EKART

  • Artist AHMED BEN NESSIB
  • Technical: Animated short film, Black & white, HD, sereo Courtesy Ahmed Ben Nessib
  • Duration: 9'
  • Year of production: 2017
  • Country: Tunisia
EKART is a trail of reading the Tale of Isaac, an excerpt from Ingmar Bergman's TV movie; Fanny and Alexander. The idea was to start from the literal expression "working based on the text", which meant for Ahmed to part with it. Using the technique of the swimmer "who leans on the wall of the pool to exert an opposing force on it and set himself in motion. I chose two points. If the text tells the story of a young man, I will tell the story of a young woman. If the action takes place outside, I'll bring everything inside" as he defined it. This technique allowed to open a window without falling into the mimetism of words and the drawings followed as if they were pre-existing his intention. The artist questions the animation in an accumulation of drawings "precisely because the animation resides within the drawings and never in them. The visibility of animation has a price; it is the erasure of all the drawings" explains Ahmed.

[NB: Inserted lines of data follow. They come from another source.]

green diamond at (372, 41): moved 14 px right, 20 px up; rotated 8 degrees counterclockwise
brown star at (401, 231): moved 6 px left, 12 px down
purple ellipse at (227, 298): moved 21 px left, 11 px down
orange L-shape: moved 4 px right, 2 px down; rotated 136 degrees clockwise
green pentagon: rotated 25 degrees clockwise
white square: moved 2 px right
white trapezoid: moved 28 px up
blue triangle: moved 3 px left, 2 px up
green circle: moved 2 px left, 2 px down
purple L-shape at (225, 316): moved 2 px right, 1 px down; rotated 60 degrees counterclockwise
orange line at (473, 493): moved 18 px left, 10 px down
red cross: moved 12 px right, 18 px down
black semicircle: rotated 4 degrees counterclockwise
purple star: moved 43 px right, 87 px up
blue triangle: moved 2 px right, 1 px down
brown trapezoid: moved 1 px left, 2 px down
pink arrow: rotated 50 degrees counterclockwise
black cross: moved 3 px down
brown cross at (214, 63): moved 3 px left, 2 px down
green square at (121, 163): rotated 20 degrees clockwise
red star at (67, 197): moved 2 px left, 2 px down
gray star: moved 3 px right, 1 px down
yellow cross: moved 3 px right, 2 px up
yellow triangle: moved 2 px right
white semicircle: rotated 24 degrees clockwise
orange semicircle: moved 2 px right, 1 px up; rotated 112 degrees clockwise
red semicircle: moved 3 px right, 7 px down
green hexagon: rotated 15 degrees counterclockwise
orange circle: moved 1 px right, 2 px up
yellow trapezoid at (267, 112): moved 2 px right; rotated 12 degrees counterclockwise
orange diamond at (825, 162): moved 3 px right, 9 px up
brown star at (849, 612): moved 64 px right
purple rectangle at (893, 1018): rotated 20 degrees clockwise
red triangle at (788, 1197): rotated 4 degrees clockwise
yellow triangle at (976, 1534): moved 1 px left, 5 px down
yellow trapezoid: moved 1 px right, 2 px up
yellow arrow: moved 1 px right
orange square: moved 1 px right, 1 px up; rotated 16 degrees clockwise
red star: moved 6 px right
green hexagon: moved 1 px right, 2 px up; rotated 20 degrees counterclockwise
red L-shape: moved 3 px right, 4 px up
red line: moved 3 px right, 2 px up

The artist implements a process through which he questions the place of the word to define the image, his search to surpass it, the drawing that relies on two dichotomous points of the original text, to re-invent a tale of antipodes that relies on the technique of the swimmer. Ekart was awarded at the festivals "Ciné Poème 2018" in Bezons and "Animavì, Festival International de Cinéma d'animation Poétique", in Pergola.

AHMED BEN NESSIB

Ahmed Ben Nessib Born in 1992 in Tunis Lives and works in Naples, Italy. Graduated from EMCA (Angoulême) and the Scuola Del Libro of Urbino, Ahmed Ben Nessib is a draughtsman and director of animated films. His drawings have been exhibited in various art galleries in Italy, including "Tricromia" and published by several newspapers and magazines, including "Lo straniero" and "Internazionale". He has also published "Ekart // la tecnica del nuotatore", and "L'assassino è sempre più confuso" with Libri Somari, the publishing house he founded with Samuele Canestrari.